> Task item
Which of the lines in the data mention the string "kirurgi"? List them all.

** Information given follows **

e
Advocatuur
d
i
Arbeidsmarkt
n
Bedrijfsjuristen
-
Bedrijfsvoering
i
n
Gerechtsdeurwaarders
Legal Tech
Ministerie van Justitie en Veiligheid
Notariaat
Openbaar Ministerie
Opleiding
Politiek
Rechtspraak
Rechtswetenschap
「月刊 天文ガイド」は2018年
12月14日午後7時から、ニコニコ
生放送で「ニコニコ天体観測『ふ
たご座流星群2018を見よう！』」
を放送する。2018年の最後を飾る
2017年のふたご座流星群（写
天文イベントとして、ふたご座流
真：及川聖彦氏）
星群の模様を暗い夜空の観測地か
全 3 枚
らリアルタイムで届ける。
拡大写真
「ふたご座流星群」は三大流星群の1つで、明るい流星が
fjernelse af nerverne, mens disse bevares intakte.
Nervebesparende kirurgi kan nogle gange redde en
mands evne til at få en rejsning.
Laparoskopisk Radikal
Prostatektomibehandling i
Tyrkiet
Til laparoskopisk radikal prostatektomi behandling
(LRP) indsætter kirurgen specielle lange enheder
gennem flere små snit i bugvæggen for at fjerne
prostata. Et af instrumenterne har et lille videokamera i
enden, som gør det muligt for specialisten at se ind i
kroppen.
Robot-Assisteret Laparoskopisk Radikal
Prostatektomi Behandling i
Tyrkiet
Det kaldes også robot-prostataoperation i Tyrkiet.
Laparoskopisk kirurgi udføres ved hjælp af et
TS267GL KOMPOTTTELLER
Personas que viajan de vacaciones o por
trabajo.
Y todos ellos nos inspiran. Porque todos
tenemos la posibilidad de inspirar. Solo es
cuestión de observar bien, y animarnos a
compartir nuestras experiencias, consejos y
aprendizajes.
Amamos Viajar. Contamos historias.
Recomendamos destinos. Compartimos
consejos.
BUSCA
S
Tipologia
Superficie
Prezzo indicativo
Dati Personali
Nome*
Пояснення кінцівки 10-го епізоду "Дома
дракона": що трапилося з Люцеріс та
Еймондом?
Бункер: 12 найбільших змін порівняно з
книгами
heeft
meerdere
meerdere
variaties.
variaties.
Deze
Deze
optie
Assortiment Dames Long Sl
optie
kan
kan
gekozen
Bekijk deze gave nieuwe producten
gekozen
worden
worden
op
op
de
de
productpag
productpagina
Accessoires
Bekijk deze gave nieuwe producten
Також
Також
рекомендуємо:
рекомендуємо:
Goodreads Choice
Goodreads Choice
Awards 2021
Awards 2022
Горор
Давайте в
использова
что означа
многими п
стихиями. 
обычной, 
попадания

** End of Information given **

> Written solution
Nervebesparende kirurgi kan nogle gange redde en
Laparoskopisk kirurgi udføres ved hjælp af et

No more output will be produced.